Exercise requirements – Shown below are entries with pictures; the line with "números, también va" through the line with "l escudero Sancho Panza por" is the span to retype exactly, and the pictures stay out.
⁂
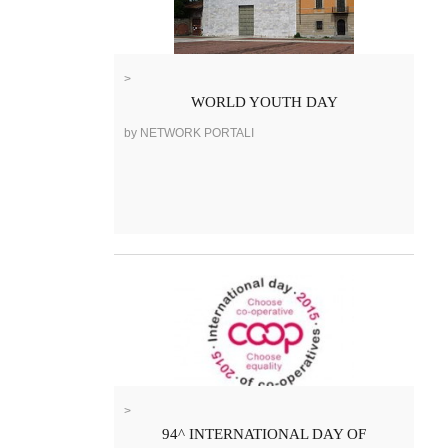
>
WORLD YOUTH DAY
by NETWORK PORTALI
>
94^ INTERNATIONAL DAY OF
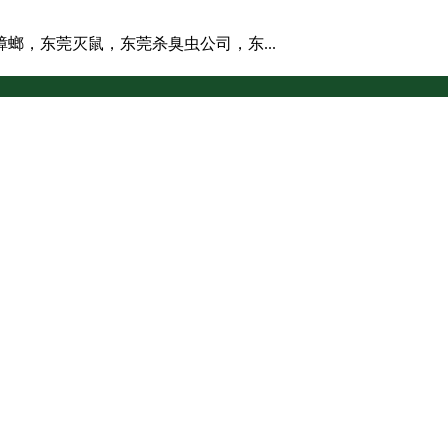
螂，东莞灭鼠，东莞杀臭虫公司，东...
⁂
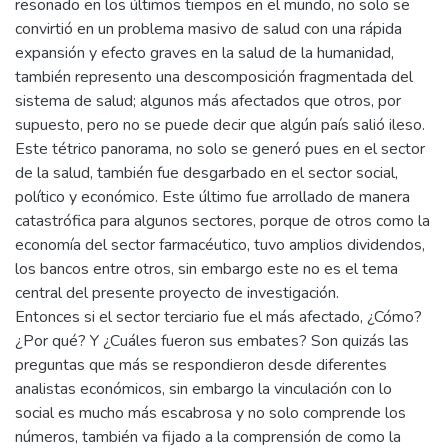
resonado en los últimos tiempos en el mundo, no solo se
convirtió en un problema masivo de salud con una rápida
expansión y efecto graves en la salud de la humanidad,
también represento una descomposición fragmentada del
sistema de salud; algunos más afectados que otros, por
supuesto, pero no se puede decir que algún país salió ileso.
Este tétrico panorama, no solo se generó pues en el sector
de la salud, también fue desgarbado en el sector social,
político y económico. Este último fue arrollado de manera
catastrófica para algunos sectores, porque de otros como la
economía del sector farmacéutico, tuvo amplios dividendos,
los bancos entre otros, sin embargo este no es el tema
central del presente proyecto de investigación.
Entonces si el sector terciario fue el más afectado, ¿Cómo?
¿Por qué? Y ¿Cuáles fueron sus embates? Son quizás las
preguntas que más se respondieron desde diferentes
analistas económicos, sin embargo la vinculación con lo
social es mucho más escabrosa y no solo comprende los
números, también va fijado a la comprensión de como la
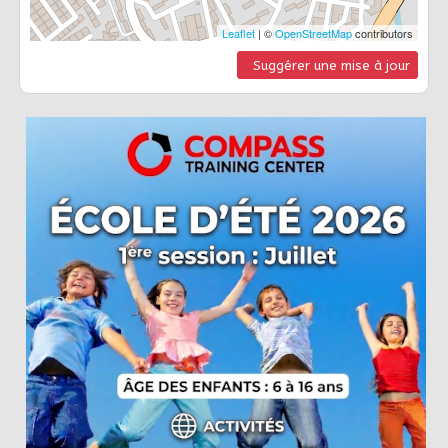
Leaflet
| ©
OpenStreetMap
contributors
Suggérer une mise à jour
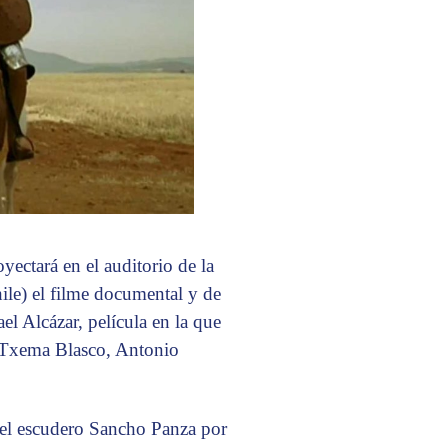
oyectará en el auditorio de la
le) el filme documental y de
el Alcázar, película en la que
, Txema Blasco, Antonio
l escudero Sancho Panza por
⁂
Written answer –
números, también va fijado a la comprensión de como la
Leaflet
| ©
OpenStreetMap
contributors
Suggérer une mise à jour
oyectará en el auditorio de la
le) el filme documental y de
el Alcázar, película en la que
, Txema Blasco, Antonio
l escudero Sancho Panza por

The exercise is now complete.